Segment Start: INFORMATION SUPPLIED
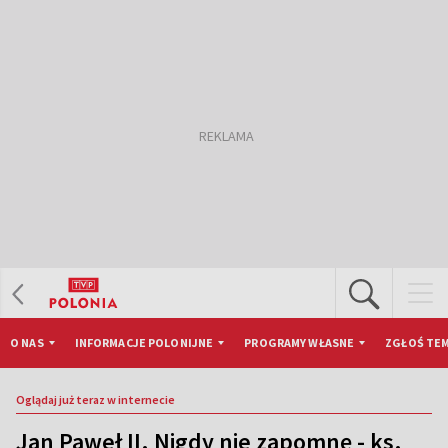
O NAS
INFORMACJE POLONIJNE
PROGRAMY WŁASNE
ZGŁOŚ TEM
Oglądaj już teraz w internecie
Jan Paweł II. Nigdy nie zapomnę - ks.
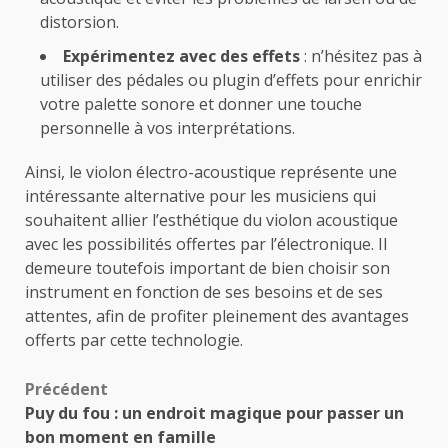
distorsion.
Expérimentez avec des effets
: n’hésitez pas à
utiliser des pédales ou plugin d’effets pour enrichir
votre palette sonore et donner une touche
personnelle à vos interprétations.
Ainsi, le violon électro-acoustique représente une
intéressante alternative pour les musiciens qui
souhaitent allier l’esthétique du violon acoustique
avec les possibilités offertes par l’électronique. Il
demeure toutefois important de bien choisir son
instrument en fonction de ses besoins et de ses
attentes, afin de profiter pleinement des avantages
offerts par cette technologie.
Navigation
Précédent
Puy du fou : un endroit magique pour passer un
d’article
bon moment en famille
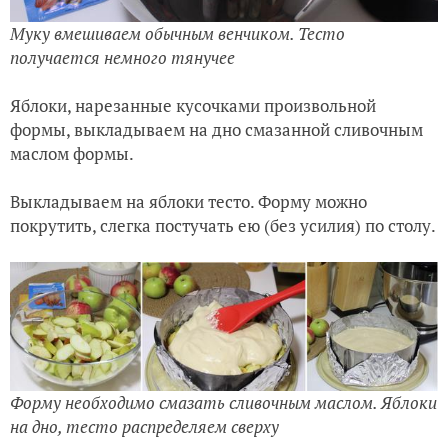
Муку вмешиваем обычным венчиком. Тесто
получается немного тянучее
Яблоки, нарезанные кусочками произвольной
формы, выкладываем на дно смазанной сливочным
маслом формы.
Выкладываем на яблоки тесто. Форму можно
покрутить, слегка постучать ею (без усилия) по столу.
Форму необходимо смазать сливочным маслом. Яблоки
на дно, тесто распределяем сверху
Segment End: INFORMATION SUPPLIED
When you reach the line that contains "offerts par cette technologie.", start copying the listing word for word and stop only after its last line, without any pictures.

offerts par cette technologie.
Navigation
Précédent
Puy du fou : un endroit magique pour passer un
d’article
bon moment en famille
Муку вмешиваем обычным венчиком. Тесто
получается немного тянучее
Яблоки, нарезанные кусочками произвольной
формы, выкладываем на дно смазанной сливочным
маслом формы.
Выкладываем на яблоки тесто. Форму можно
покрутить, слегка постучать ею (без усилия) по столу.
Форму необходимо смазать сливочным маслом. Яблоки
на дно, тесто распределяем сверху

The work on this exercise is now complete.